How big is this "hoard" of people buying things like that? I think maybe there is a very loud minority who blogs and talks about it, but how many people actually go out and spend $600 on whim for an experiment?
yeah, openclaw is tue more user friendly product (whatsapp bridge, chat interface) bit otherwise at the core they are the same.
i did run moltbook for half a week - it crunched through my claude code pro token allowance in that time. needed to put claw to sleep again after that. needed some work to do.
I'm slowly beginning to doubt that people can learn from the mistakes of others. Why do we keep making the same mistakes over and over again?
I run this instead of openclaw, mostly because Claude Code itself is sufficient as a harness.
OpenClaw, as well as the author’s solution, is insecure because it sends the full content of all of your private documents and data to a remote inference API which is logging everything forever (and is legally obligated to provide it to DHS/ICE/FBI/et al without a warrant or probable cause). Better engineering of the agent framework will not solve this. Only better models and asstons of local VRAM will solve this.
You still then have the “agent flipped out and emailed a hallucinated suicide note to all my coworkers and then formatted my drives” problem but that’s less of a real risk and one most people are willing to accept. Frontier models are pretty famously well-behaved these days 99.9% of the time and the utility provided is well worth the 0.1% risk to most people.
Anyway, by interacting with the world, the LLM can be manipulated or even hacked by the data it encounters.
My experience has been that it doesn't take input from the world, unless you explicitly ask it to. But I guess that isn't too crazy, if you ask it to look at a website, maybe the website has a hidden prompt.
I guess that's more of a responsibility of the LLM model in the security model.
That said, I don't think the main dev is serious about security, I've listened to the whole Lex Friedman interview, and he talks about wanting to focus on security, but still dismissing security concerns whenever the arise as coming from 'haters', and there's no recognition of insecurity being possibly an inseparable tradeoff of the functional specifications of the product, I think he thinks of security as something you can slap on a product, which is a very basic misconception I see often in developers that get pwned and managers that think of security as a lever they can turn up or down through budget.
That said, if model performance/accuracy continues to improve exponentially you will be right.
I've seen them veer off a plan, and I've seen the posts about an agent accidentally deleting ~, but neither of those meet the definition of the lethal trifecta.

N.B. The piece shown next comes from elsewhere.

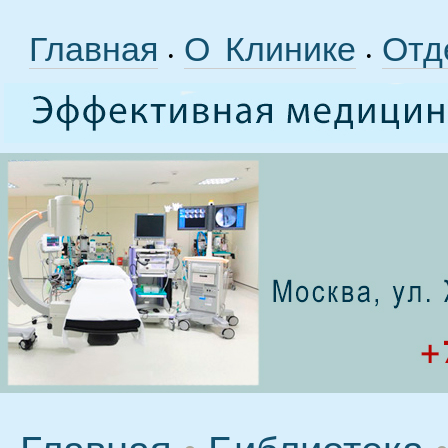
Главная
О Клинике
Отд
•
•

I'm also not saying it can't happen - I count myself towards the ones that are waiting for it to happen. The "we" was meant literally.
That being said, I still think it's interesting that it hasn't happened yet. The longer this keeps being true, the lower my prior for this prediction will sink.
Chrome will make this a reality sooner with Gemini-powered AI browser forced on all users
Are they though? I mean, I'm running all my agents in -yolo mode but I would never trust it to remain on track for more than one session. There's no real solution to agent memory (yet) so it's incredibly lossy, and so are fast/cheap sub agents and so are agents near their context limits. It's easy to see how "clean up my desktop" ends with a sub-subagent at its context limit deciding to format your hard drive.